The Drawdown

Investors and funds will both be familiar with the limited partnership agreement (LPA). After all, the LPA is the key legal document governing the relationship between investors and the funds they invest into. Yet, despite its significance for the sector, for years there has been no consistent form of LPA in the market. This has now changed. The Institutional Limited Partners Association (ILPA), the body that represents investors who invest into funds, recently released its Model Limited Partnership Agreement (LPA) for the private equity industry. Thanks to the release of the Model LPA, there is now a template available that can serve as a base document for private equity fund launches.

Authors: Leon Stephenson

However, as the form of the LPA and the provisions within it are so important to any lender who would like to provide a fund level subscription line facility, the content of the ILPA Model LPA as an intended template for the industry must be considered. This article discusses some of the areas where the ILPA Model LPA addresses concerns of lenders, and other areas where it does not.

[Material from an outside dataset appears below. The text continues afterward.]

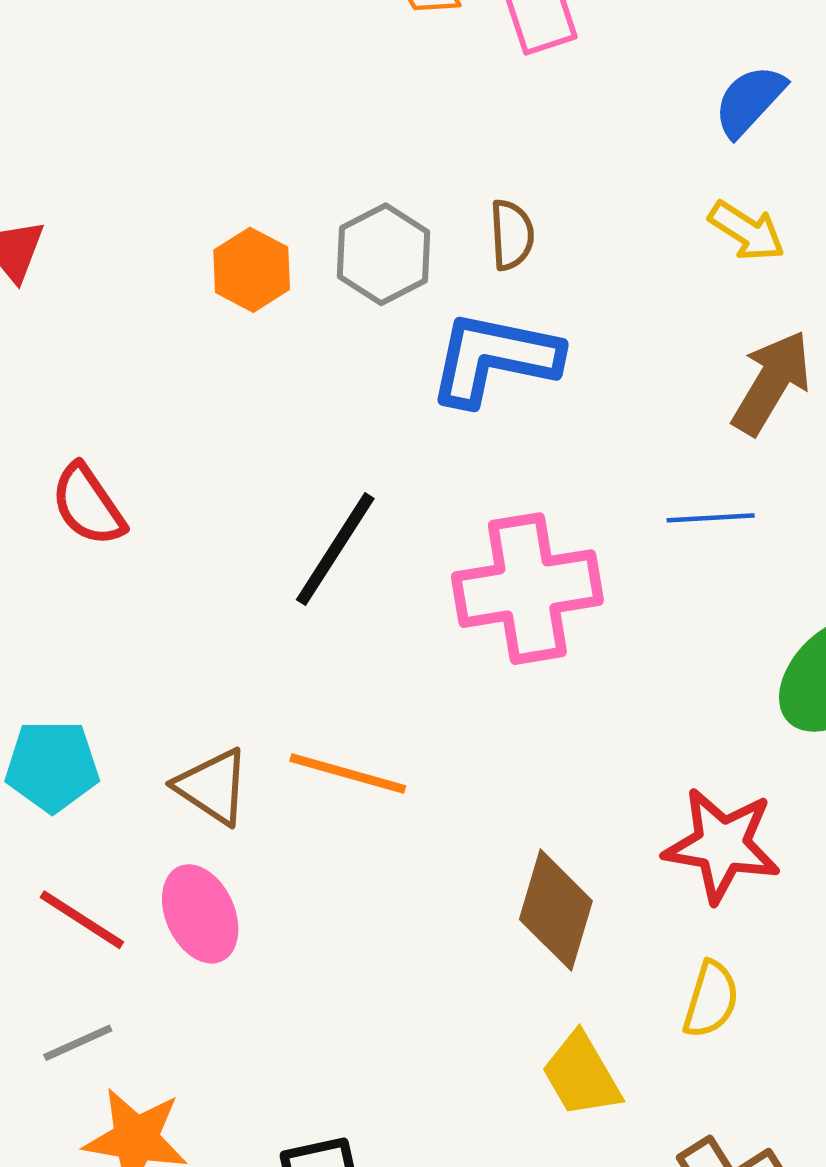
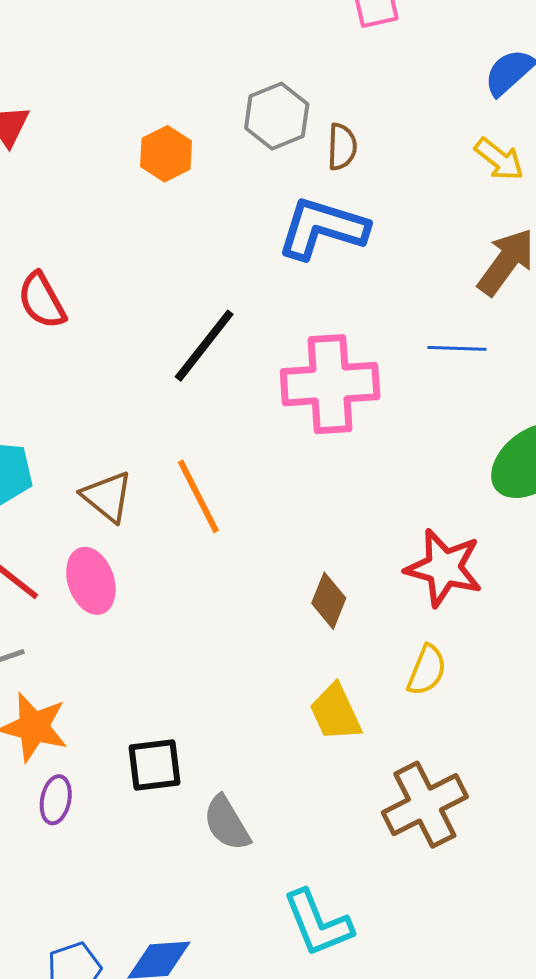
gray hexagon: (384, 254) -> (277, 116), moved
orange line: (348, 774) -> (198, 496), turned 42
brown diamond: (556, 910) -> (329, 601), size x0.7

Power to borrow and give security

Under the Model LPA all borrowings, issuance of guarantees and financial indebtedness of the fund are limited to a duration of 6 months and 15% of total commitments (unless advisory committee consent is obtained). This is restrictive as a number of fund finance facilities have longer maturity periods. It is disappointing that ILPA felt it necessary to build in this restriction, as the market generally accepts that short-term borrowings include facilities that allow for loans outstanding for up to 12 months.

Recallable Capital

As is normal in the industry, the general partner (GP) has the right to issue drawdown notices to each limited partner on 10 business days’ advance notice. In addition, there are provisions that state that undrawn commitments of limited partners are increased by distributions made to them subject to customary caps and restrictions. The provision of this “recallable” capital is becoming more and more frequent in LPAs and lenders are increasingly able to lend against such recallable capital.